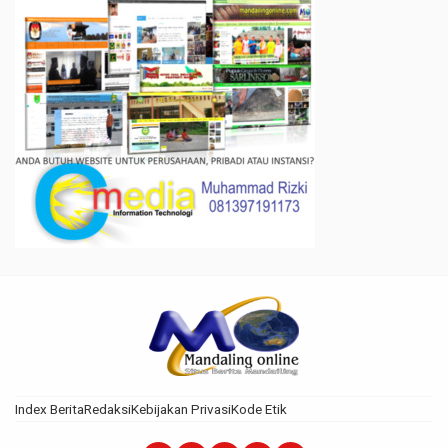
Index Berita
Redaksi
Kebijakan Privasi
Kode Etik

TASK DETAILS:
Could you restate all of the data above word for word and skip every picture?

TASK RESPONSE:
Index Berita
Redaksi
Kebijakan Privasi
Kode Etik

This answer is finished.